Son yıllarda Türkiye ekonomisinde yaşanan kötü gidişat, toplumun birçok kesiminde zorluklara neden oldu. Ekonomik düzensizlik, gelir ve gider dengesini oldukça bozmuş durumda. Bu durum, özellikle esnaf ve küçük işletmelerin sürdürülebilirliğini tehdit etmektedir. Esnaf, sattığı malın yenisini, belki de sattığı fiyata alamaz hale gelmiştir. Taksitli satışlarda ise banka faizlerinin yüksekliği, satın alınan ürünün fiyatını katlamakta ve vatandaşın alım gücünü ciddi şekilde etkilemektedir.
Birçok orta ölçekli firma, vadeli aldığı ürünleri yine vadeli satmaya başlamış, ancak bu durum nakit akışını olumsuz yönde etkilemiştir. Müşteriden paranın gelmemesi nedeniyle firmaların sermayesi tükenmiş, bazıları iflasın eşiğine gelmiştir. Bu tür iflaslar birbiri ardına yaşanırken, işsizlik oranları hızla artmaktadır. Çalışarak ailesini geçindiren kesim, ne yazık ki kaderiyle baş başa kalmış durumdadır. Eskiden, zor durumda olan insanlar, genellikle anne babalarının ya da yakınlarının kapısını çalarak destek alırlardı. Ancak bugün, bu tür destekler de neredeyse yok olmuştur.

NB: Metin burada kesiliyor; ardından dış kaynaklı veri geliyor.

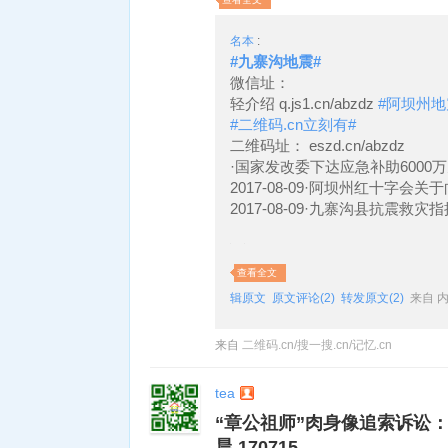
名本
:
#九寨沟地震#
微信址：
轻介绍 q.js1.cn/abzdz
#阿坝州地
#二维码.cn立刻有#
二维码址： eszd.cn/abzdz
·国家发改委下达应急补助6000
2017-08-09·阿坝州红十字会
2017-08-09·九寨沟县抗震救
查看全文
辑原文
原文评论(2)
转发原文(2)
来自 
来自
二维码.cn/搜一搜.cn/记忆.cn
tea
“章公祖师”肉身像追索诉讼：
晨 170715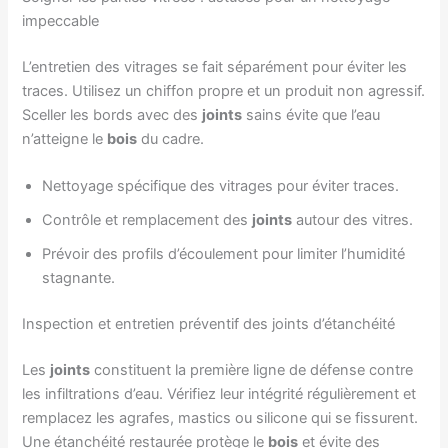
impeccable
L’entretien des vitrages se fait séparément pour éviter les
traces. Utilisez un chiffon propre et un produit non agressif.
Sceller les bords avec des
joints
sains évite que l’eau
n’atteigne le
bois
du cadre.
Nettoyage spécifique des vitrages pour éviter traces.
Contrôle et remplacement des
joints
autour des vitres.
Prévoir des profils d’écoulement pour limiter l’humidité
stagnante.
Inspection et entretien préventif des joints d’étanchéité
Les
joints
constituent la première ligne de défense contre
les infiltrations d’eau. Vérifiez leur intégrité régulièrement et
remplacez les agrafes, mastics ou silicone qui se fissurent.
Une étanchéité restaurée protège le
bois
et évite des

Bu bozuk ekonomik düzen, işlerin düzelmesi yerine daha da kötüleşmesine neden olmaktadır. Ülkenin bu badireyi atlatabilmesi için köklü bir değişikliğe gitmesi gerektiği açıktır. Şu anda ekonomiyi toparlamak için alınacak ciddi tedbirler ve sıkı bir yönetim anlayışı gerekmektedir.
Çözüm Önerileri
Öncelikle, hükümetin sıkı bir tasarruf politikası izlemesi önemlidir. Bu tasarruf politikası yalnızca bütçe dengelerini sağlamakla kalmayacak, aynı zamanda kaynakların verimli kullanılmasını da teşvik edecektir. Karşılama ve uğurlama törenleri gibi lüks etkinliklerin kaldırılması, kamu harcamalarının daha verimli kullanılmasına katkı sağlayacaktır. Ayrıca, kamu kurumlarındaki araçların yüzde doksanının elden çıkarılması, hem tasarruf sağlanmasına hem de gereksiz harcamaların önlenmesine yardımcı olacaktır.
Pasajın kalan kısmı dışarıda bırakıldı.